Discussion
We found a strong and dose-dependent association between ICS use and risk of lower respiratory tract sample with M. catarrhalis in patients with COPD. High doses of ICS were associated to an almost threefold increased risk, but even low doses of ICS showed increased risk (HR 1.65). Results remained stable in sensitivity analyses.
To our knowledge, the relationship between ICS and risk of lower respiratory tract infection with M. catarrhalis has not previously been investigated. It is well described that ICS use, especially in high doses, is associated with increased risk of pneumonia in patients with COPD.7 8 24 25 However, different risk/incidence rates have been reported due to differences in selected population (age, BMI, FEV1, etc) and exposures including ICS type and dose.
Long-term use of ICS in patients with COPD has been shown to affect the lung microbiome, and although much is yet to be learnt, current data suggest that ICS use may increase bacterial load and may promote the persistence of certain bacterial pathogens including H. influenzae.10 26 M. catarrhalis has previously been described to often participate as a copathogen in respiratory tract infections with other bacteria including H. influenzae and P. aeruginosa.13 This pattern was also present in the data presented here, in which we found copathogens to be present in 34% of cases. Previous work from our group has demonstrated dose-dependent increased is risk of both P. aeruginosa (HR 3.58 (95% CI 2.75 to 4.65) for >800 µg budesonide equivalents compared with ICS non-users)27 and H. influenzae (HR 1.90 (95% CI 1.52 to 2.38) for >300 µg budesonide equivalents compared with non-users)28 related to ICS use.

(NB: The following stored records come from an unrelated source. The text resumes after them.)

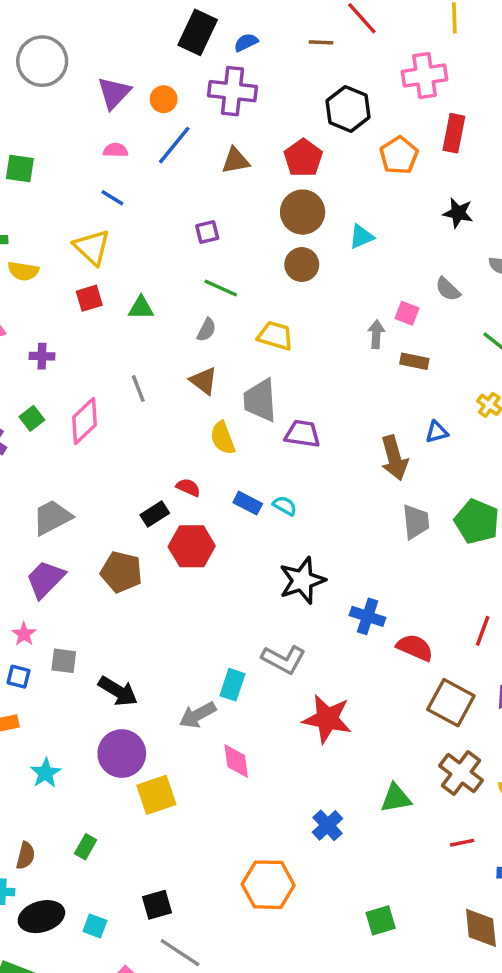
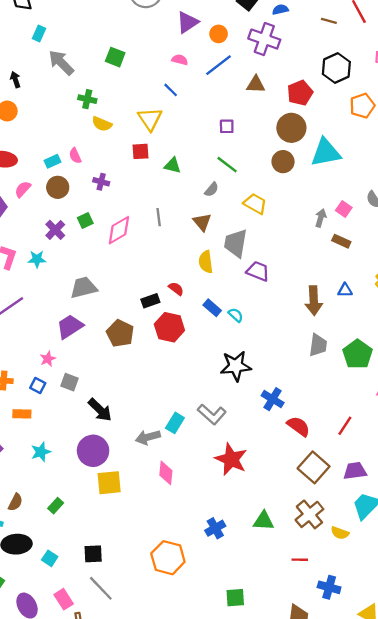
cyan triangle: (361, 237) -> (326, 153), size x1.8

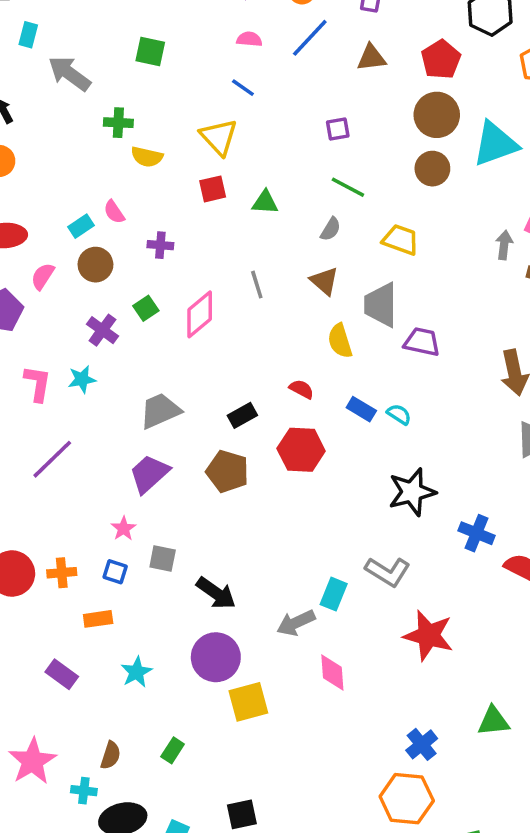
black rectangle: (150, 301) -> (242, 415), moved
orange hexagon: (168, 558) -> (407, 799), moved

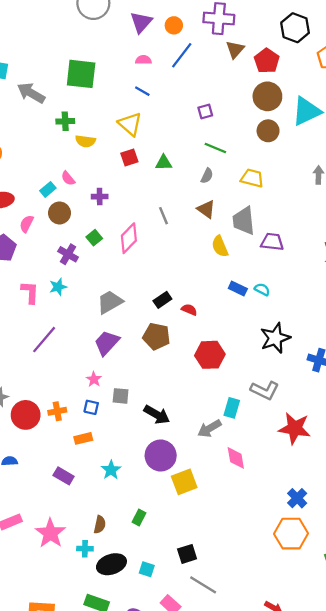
green square: (150, 52) -> (81, 74), size x1.6
brown triangle: (371, 58) -> (235, 49), moved, turned -36
red semicircle: (302, 389) -> (189, 310), moved
red hexagon: (301, 450) -> (210, 355), moved

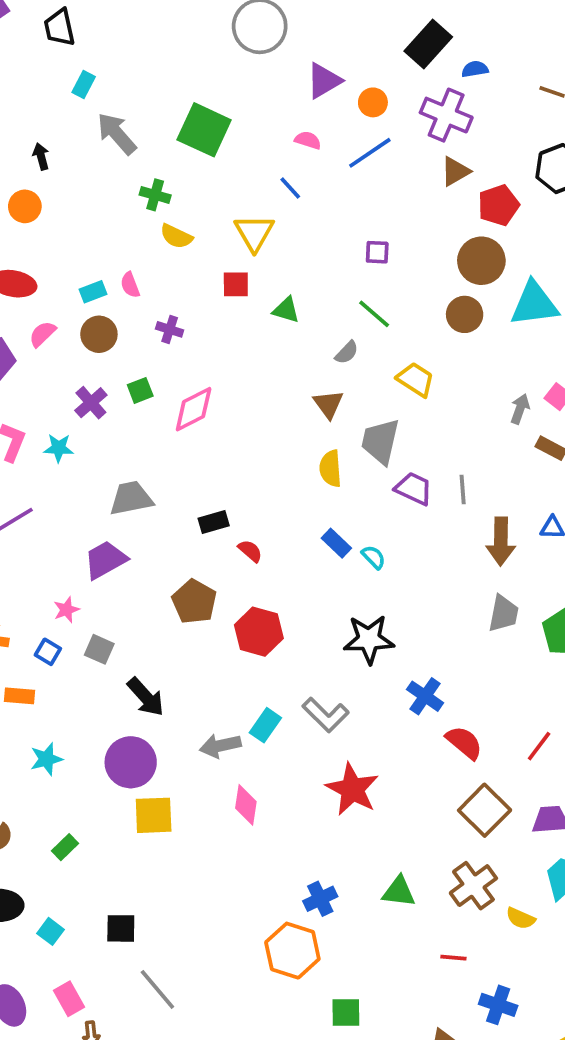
gray line: (163, 216) -> (463, 490), moved
brown pentagon: (156, 336) -> (194, 602), moved
gray line: (203, 585) -> (157, 989), moved

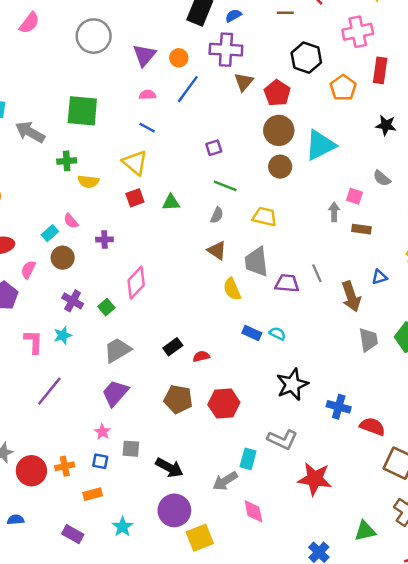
green square: (140, 390) -> (106, 307), moved
red semicircle: (250, 551) -> (201, 356), turned -35

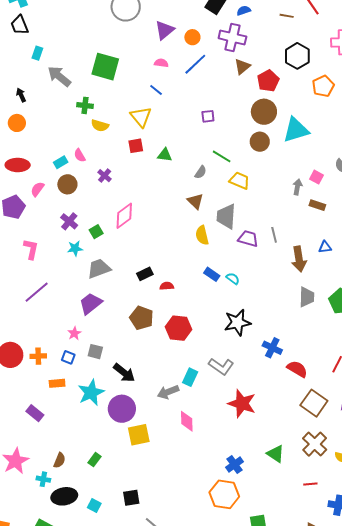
green line: (225, 186) -> (222, 156), moved
purple cross: (104, 239) -> (105, 176), turned 32
cyan star: (63, 335) -> (75, 248), moved
cyan star: (122, 527) -> (91, 393), moved, size x1.5
green triangle: (365, 531) -> (276, 454), turned 36

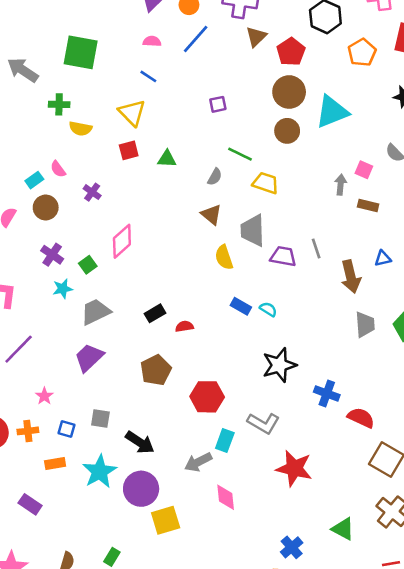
brown pentagon: (142, 318) -> (156, 370), turned 30
red hexagon: (178, 328) -> (207, 397), moved
pink star: (74, 333) -> (44, 396), moved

Although it is difficult to extrapolate and compare exact risks due to differences in design, as well as dose and type of ICS, the overall picture is that ICS is associated to an increased risk of infection with a variety of different pathogens, and that the risk is dose-dependent. Our results are well in line with this.
The Danish COPD registry in combination with the national registries, based on personal identification numbers, allow for uniquely detailed epidemiological data on a patient level. Strengths of the current study include observations based on a large and well-characterised population of patients with a respiratory specialist verified and spirometry confirmed diagnosis of COPD. In addition, our registry includes many important confounders such as smoking status, oral and ICS use, lung function by FEV1, MRC and BMI.

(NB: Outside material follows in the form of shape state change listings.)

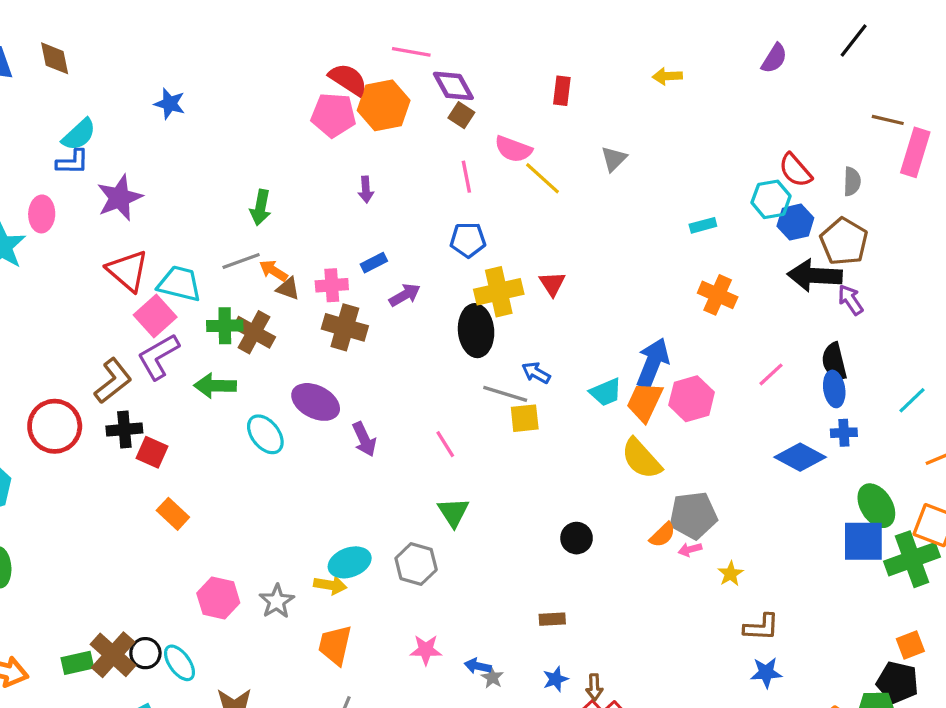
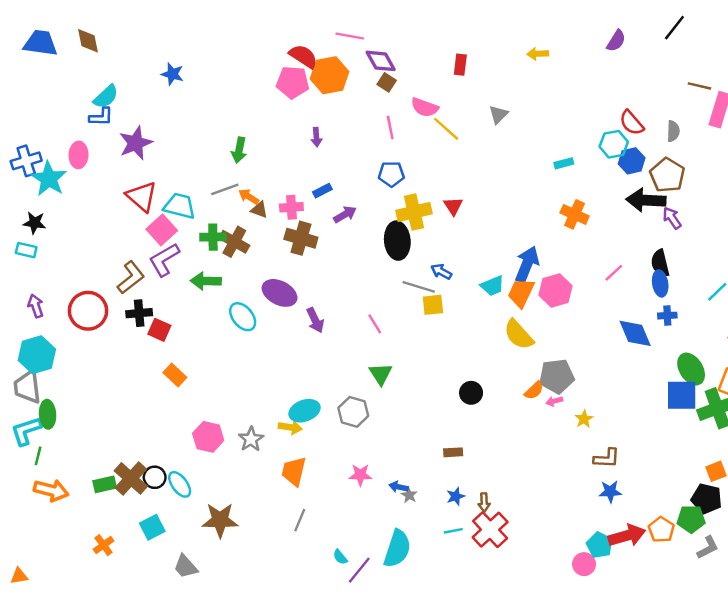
blue diamond: (800, 457) -> (635, 333), turned 39

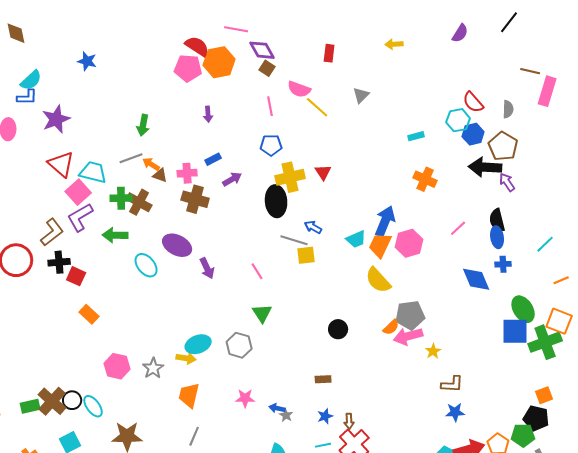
pink arrow: (554, 401) -> (408, 336), size x2.0

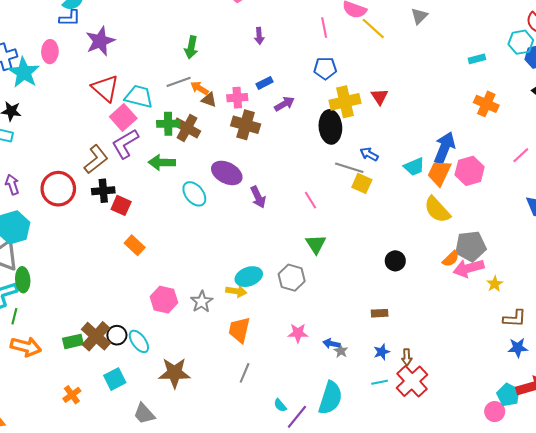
yellow square: (306, 255) -> (362, 183), turned 30

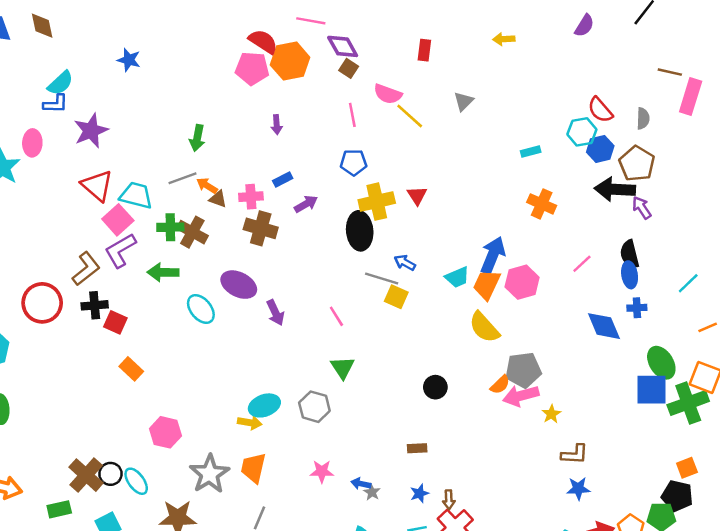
gray star: (202, 302) -> (209, 474), moved, size x1.5
green rectangle: (73, 341) -> (59, 509), moved

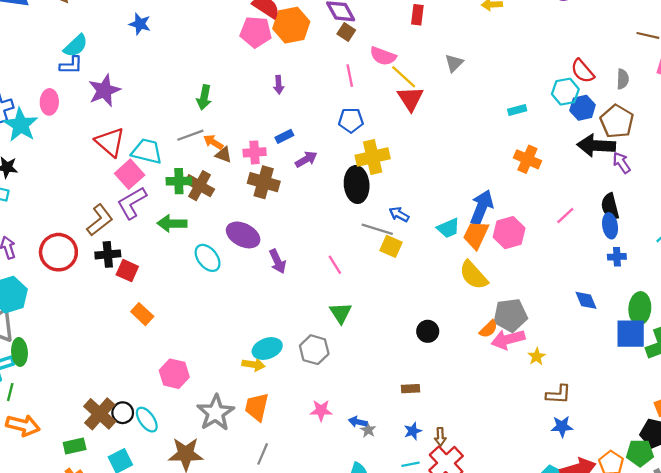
red triangle: (417, 195) -> (411, 99), moved, size x1.4
blue diamond: (604, 326) -> (586, 300), moved, size x0.7
green ellipse: (661, 363) -> (640, 308), turned 36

Limitations of this study include limited knowledge of the clinical situation in which the samples were obtained. This especially since the pathogenic potential of M. catarrhalis has been cause for discussion both historically and in more recent years.12 13 For example, Murphy et al found that a significant part of positive M. catarrhalis sputum samples were associated to asymptomatic colonisation.16 Contradictory to this we found that the vast majority (87%) of patients with a sample positive for M. catarrhalis were either admitted to hospital or redeemed a prescription for an antibiotic, that is, had a clinically significant infection. This discrepancy likely arises from the difference in testing routines in the two studies. In the study by Murphy et al, sputum samples were collected when patients had signs of exacerbation but also routinely monthly. The data represented in this study, on the other hand, stem from the Danish clinical setting where samples are collected primarily on suspicion of infection and most often in the hospital setting.
Another limitation of the study is that we only know from the available data that the ICS prescriptions were redeemed, and not whether the patients adhered to treatment. This, however, could be considered an advantage as it makes the data more ‘real life’ where compliance is not given. Finally, we have defined ICS exposure in the year prior to study entry, and thus, there may be cases where ICS was discontinued in the study period.
The results presented here are in line with previous findings in other studies regarding ICS use and respiratory infections, but due to the observational design of the study, we cannot determine a causal relationship. Prospective studies examining ICS exposure in different doses, clinically confirming pneumonia, identifying microbiological agents and studying the imposed effect on mortality and quality of life are needed to confirm the correlation and clarify clinical significance.
In conclusion, our findings support that ICS, especially high doses must be prescribed with care in patients with COPD. We note that potency of the different ICS products should be kept in mind.